------ Dataset records
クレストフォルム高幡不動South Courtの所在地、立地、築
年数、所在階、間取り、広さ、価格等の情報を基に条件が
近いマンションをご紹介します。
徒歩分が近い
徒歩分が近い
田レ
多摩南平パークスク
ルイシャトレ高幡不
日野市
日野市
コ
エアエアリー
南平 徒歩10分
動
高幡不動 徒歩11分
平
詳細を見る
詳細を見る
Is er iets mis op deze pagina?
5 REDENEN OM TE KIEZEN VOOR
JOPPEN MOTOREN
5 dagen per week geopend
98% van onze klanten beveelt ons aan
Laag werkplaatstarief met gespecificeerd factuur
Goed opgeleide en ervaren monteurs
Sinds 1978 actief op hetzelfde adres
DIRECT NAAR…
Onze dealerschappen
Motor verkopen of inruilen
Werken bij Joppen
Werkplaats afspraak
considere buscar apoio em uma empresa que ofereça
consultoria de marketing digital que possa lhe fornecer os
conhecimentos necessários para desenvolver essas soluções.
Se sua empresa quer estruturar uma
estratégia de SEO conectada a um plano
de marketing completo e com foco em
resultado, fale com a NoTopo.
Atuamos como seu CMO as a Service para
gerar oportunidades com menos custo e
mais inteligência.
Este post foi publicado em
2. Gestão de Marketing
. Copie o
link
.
------------
------ Dataset records
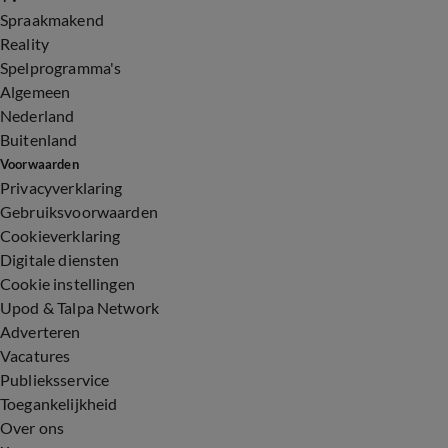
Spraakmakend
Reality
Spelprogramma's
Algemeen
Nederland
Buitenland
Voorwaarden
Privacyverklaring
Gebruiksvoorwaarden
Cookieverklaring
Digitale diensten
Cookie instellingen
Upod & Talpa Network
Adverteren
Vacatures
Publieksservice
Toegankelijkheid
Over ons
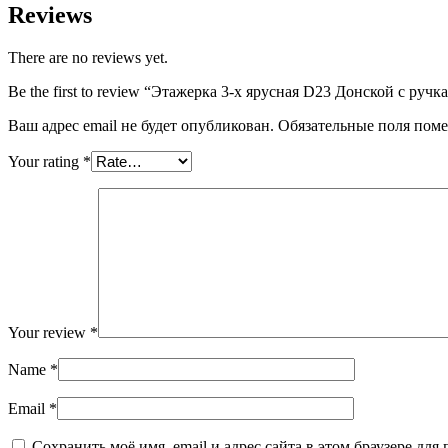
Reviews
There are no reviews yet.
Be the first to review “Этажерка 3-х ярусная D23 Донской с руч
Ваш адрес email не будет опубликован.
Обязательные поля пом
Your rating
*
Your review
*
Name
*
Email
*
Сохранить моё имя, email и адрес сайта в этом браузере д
------------
Your task -> Retype, in the same exact form, the lines of the material above from the line holding "Motor verkopen of inruilen" through the line holding "estratégia de SEO conectada a um plano".

Answer space ->
Motor verkopen of inruilen
Werken bij Joppen
Werkplaats afspraak
considere buscar apoio em uma empresa que ofereça
consultoria de marketing digital que possa lhe fornecer os
conhecimentos necessários para desenvolver essas soluções.
Se sua empresa quer estruturar uma
estratégia de SEO conectada a um plano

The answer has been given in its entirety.